The government frames its proposal as leading to a “partnership with industry”. This initiative will falter in the absence of more aggressive investment by the Government to harden industry’s infrastructure.

All it may do is to reduce bona-fide competition in suppliers as well as putting trading partners off-side.

Not all cyber attacks are national security matters


A related issue is whether some criminal cyber attacks may be a form of civil protest against certain policies rather than a core national security issue. DDOS attacks are best understood as political protests somewhat like the cyber equivalent to sit-ins or Occupy Melbourne.

Groups such as Anonymous, LulzSec and Wikileaks attracted a degree of sympathy within Western liberal democracies.

For example, Anonymous has come to signify the Internet’s irreverent democratic culture when, in the middle of a Polish parliamentary session in February 2012, well-dressed legislators donned Guy Fawks masks – Anonymous’ symbol – to protest their government’s plan to sign the Anti-Counterfeiting Trade Agreement (ACTA). It had the support of well-organised and well-funded companies, particularly in Hollywood and the recording industry. ACTA’s focus on copyright compliance was outside accepted multilateral forms and the tainted ACTA was exposed by Wikileaks back in 2008.

And so a last-minute protest campaign across Europe, using the symbolism of Anonymous, set out to stop the agreement from coming into force and introducing a new fog of public legitimacy into the cyber wars.

In short, there is confusion in the public arena about which threats, or perhaps which motives underlying them we need to be alert to. Targeting all possible cyber attacks against private corporate sites such as MPAA or Sony incurs a risk of coming public backlash as well.

The consultative and participative approach being adopted in the Government’s forthcoming cyber white paper could prompt a much needed national dialogue about where the priorities and counter measures should be.

Valli believes the Government needs to introduce at least $100 million over five years for a rang of such initiatives including investing in skills shortages in this area. However the demand for cyber security specialists is far greater than the supply, according to Valli.

“We have in excess of 400 students enrolled in degree programs related to cyber security.
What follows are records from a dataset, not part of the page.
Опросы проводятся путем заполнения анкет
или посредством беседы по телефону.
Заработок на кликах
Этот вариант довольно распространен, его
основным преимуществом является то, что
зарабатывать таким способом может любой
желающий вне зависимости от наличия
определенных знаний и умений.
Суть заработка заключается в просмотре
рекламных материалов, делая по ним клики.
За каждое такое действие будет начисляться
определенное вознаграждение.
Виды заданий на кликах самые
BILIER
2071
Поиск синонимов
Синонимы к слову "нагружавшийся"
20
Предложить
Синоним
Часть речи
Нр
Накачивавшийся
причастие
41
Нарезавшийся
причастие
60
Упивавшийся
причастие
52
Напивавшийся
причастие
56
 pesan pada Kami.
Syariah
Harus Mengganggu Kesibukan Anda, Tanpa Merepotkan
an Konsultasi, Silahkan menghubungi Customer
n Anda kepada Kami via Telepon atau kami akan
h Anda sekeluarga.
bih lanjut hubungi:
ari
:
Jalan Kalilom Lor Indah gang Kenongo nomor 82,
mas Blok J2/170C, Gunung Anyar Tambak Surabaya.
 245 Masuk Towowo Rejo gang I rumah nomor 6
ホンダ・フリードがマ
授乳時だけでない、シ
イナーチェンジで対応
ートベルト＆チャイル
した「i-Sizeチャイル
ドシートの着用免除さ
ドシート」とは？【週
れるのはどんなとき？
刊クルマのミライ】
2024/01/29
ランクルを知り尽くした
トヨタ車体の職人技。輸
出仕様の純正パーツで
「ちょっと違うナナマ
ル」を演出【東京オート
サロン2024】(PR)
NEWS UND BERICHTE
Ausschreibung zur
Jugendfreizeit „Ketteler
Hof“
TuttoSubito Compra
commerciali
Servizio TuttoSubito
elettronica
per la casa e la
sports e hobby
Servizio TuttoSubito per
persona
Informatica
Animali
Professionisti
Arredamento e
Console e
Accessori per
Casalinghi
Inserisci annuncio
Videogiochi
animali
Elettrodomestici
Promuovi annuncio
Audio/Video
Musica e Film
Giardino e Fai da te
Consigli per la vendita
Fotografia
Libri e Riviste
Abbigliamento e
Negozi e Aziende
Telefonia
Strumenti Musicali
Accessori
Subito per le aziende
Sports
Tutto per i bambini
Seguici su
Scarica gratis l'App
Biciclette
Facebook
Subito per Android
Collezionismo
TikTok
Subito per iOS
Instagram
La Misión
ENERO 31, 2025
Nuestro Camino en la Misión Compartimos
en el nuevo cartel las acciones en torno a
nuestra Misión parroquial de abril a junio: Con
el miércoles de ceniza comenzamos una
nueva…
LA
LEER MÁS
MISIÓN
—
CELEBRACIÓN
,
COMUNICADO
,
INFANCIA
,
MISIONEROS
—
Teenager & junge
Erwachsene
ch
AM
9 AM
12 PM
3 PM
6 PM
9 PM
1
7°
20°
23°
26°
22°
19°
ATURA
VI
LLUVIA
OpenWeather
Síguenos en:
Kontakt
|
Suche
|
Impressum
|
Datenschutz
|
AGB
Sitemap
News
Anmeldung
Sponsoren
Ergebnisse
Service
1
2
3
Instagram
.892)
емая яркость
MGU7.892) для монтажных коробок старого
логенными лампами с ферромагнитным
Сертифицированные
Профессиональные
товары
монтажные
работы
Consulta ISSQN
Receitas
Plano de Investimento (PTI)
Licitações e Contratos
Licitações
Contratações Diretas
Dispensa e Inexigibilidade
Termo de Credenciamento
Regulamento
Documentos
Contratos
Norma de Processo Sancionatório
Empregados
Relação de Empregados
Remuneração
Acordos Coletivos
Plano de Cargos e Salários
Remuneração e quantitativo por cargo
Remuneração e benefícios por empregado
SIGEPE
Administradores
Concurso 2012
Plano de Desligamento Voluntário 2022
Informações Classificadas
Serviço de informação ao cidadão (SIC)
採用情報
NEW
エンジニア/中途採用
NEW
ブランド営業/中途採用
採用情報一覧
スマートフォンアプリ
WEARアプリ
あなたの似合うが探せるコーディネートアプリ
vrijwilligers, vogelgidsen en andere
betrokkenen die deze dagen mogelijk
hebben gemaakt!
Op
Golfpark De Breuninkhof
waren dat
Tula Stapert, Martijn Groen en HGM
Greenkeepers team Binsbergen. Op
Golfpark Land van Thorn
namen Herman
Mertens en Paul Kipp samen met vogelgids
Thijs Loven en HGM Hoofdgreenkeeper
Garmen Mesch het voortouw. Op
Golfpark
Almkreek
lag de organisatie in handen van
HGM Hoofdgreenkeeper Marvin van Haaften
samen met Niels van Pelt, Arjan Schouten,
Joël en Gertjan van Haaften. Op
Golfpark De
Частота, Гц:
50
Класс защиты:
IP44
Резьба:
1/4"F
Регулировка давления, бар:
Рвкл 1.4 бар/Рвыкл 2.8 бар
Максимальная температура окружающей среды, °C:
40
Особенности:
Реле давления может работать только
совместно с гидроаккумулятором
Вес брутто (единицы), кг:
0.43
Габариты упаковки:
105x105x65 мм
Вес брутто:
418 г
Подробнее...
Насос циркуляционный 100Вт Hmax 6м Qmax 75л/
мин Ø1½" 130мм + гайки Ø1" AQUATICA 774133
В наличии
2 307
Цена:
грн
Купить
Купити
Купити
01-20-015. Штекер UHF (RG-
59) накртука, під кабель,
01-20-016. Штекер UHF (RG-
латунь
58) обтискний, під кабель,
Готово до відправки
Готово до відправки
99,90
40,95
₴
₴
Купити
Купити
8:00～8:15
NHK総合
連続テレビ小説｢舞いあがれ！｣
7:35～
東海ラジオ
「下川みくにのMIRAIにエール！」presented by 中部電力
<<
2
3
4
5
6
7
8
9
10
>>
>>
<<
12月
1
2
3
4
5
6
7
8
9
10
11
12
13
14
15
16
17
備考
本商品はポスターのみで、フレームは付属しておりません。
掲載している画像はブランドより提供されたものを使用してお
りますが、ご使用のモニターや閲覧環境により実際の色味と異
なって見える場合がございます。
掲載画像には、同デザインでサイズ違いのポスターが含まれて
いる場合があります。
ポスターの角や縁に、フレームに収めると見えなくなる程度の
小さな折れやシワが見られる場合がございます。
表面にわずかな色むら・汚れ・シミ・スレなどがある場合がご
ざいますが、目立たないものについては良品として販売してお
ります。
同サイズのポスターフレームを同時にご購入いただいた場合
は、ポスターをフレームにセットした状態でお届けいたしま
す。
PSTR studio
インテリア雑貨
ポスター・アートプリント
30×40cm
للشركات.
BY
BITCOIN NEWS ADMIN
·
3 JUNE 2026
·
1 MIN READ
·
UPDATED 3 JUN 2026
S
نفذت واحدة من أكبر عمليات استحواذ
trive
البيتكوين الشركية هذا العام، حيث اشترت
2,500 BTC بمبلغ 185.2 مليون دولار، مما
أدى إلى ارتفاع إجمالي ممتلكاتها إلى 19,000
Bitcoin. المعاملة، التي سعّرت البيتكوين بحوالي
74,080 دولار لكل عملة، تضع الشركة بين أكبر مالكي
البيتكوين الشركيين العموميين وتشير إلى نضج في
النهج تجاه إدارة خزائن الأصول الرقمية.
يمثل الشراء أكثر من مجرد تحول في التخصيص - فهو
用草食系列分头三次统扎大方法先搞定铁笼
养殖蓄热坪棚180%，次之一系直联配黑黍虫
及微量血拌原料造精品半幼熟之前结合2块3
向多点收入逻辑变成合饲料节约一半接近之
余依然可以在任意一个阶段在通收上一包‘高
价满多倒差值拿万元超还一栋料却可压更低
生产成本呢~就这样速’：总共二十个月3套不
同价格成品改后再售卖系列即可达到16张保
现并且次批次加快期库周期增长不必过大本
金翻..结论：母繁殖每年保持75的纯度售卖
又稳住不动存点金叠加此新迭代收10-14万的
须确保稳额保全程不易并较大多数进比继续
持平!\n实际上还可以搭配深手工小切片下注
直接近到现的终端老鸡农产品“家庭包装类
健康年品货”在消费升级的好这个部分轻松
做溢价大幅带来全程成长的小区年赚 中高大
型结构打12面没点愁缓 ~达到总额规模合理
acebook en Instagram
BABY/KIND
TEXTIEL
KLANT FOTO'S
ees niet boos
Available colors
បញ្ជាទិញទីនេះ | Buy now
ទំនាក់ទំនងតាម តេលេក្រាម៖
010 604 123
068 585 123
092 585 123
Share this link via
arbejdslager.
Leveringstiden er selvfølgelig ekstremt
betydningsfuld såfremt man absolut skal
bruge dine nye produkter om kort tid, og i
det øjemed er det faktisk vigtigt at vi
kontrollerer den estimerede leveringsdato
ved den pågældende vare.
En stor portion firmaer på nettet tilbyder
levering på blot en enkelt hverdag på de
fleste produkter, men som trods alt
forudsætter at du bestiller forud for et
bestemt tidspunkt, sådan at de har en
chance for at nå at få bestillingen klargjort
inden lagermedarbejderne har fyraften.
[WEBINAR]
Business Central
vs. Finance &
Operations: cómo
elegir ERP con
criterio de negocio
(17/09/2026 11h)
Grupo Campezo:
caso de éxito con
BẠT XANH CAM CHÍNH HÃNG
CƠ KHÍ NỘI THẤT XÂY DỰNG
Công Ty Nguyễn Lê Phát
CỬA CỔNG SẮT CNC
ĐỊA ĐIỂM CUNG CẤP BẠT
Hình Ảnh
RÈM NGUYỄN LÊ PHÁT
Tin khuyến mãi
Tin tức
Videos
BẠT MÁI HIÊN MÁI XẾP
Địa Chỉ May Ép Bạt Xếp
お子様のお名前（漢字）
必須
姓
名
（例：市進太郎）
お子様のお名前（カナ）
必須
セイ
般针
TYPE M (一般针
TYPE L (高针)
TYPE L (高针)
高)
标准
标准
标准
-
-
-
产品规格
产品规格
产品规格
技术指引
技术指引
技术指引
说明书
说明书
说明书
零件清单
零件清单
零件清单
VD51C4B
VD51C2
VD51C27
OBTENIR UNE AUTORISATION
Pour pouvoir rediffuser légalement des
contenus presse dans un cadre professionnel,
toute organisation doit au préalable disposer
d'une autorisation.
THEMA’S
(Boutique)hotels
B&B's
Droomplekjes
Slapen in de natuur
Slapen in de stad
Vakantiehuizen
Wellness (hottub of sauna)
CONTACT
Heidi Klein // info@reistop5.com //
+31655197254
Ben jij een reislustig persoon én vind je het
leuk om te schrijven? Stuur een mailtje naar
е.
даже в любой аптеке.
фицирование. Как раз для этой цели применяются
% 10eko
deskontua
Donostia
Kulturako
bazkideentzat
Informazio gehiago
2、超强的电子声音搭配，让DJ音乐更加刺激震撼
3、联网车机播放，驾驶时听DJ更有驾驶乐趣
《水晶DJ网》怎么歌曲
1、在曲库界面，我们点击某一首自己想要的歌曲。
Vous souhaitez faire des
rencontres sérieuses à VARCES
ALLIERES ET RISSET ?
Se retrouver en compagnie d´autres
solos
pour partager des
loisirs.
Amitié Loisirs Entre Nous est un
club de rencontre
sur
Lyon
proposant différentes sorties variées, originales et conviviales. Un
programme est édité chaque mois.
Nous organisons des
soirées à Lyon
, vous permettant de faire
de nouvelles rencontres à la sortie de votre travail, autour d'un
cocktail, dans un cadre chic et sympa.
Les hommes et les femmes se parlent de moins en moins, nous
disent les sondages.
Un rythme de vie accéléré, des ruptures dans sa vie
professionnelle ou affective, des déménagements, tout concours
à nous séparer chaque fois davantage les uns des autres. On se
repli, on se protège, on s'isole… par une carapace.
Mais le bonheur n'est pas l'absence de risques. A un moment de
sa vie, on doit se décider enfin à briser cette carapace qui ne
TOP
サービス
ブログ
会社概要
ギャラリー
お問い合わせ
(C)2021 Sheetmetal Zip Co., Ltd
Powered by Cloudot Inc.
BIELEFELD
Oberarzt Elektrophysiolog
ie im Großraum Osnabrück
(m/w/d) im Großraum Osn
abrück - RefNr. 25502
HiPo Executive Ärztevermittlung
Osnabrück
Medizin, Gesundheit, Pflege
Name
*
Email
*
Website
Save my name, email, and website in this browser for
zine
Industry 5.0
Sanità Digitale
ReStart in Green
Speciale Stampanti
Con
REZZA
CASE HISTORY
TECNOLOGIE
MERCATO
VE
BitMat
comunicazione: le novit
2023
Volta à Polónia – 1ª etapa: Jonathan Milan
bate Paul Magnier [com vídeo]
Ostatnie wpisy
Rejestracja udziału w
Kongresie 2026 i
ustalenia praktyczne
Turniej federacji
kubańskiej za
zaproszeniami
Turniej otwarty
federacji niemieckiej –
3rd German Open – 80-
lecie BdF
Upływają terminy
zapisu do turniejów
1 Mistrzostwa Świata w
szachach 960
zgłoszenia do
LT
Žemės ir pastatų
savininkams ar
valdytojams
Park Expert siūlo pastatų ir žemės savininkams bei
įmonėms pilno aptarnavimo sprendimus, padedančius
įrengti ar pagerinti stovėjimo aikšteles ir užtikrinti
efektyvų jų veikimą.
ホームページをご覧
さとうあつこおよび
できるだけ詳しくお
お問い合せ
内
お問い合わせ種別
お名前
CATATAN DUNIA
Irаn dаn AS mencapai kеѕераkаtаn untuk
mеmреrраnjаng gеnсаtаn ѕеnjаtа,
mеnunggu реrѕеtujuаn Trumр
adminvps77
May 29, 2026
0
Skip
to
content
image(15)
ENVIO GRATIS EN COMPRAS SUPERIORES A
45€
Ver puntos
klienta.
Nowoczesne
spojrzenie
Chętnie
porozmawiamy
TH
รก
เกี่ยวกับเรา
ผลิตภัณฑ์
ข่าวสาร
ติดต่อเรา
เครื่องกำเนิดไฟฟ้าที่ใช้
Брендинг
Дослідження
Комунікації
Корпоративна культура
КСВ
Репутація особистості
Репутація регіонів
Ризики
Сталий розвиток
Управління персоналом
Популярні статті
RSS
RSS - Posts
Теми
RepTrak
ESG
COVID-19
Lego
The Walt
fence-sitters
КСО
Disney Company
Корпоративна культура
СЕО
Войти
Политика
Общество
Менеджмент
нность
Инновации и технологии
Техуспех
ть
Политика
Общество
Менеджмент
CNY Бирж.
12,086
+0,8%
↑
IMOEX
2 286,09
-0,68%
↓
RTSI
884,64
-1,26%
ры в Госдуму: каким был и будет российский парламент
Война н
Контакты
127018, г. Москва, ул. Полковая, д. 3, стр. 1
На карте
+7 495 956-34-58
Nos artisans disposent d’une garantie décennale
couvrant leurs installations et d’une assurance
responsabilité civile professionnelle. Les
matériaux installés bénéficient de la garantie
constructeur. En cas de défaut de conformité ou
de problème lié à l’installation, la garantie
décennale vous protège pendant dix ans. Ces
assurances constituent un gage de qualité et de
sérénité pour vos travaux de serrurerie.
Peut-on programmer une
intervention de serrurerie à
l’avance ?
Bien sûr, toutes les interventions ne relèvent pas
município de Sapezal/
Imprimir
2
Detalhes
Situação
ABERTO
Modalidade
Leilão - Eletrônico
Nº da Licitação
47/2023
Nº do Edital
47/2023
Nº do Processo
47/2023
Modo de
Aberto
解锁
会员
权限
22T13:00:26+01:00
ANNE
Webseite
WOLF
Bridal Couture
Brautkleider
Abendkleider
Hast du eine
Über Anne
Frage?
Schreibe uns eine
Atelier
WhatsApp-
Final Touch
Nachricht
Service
We have a completion cohort of about 150 students a year a post graduate or lower level,” Valli said. “Yet the attacks are getting more dynamic more frequent, more sophisticated and his institution will produce only a fraction of the numbers required.

“This exacerbated by the finding that well resourced cyber attacks can be dynamically changing and defy stable analysis beyond a year or more.

“Unless the Government can bring more than threats to intervene and regulate, it will happen too slowly to make any difference.”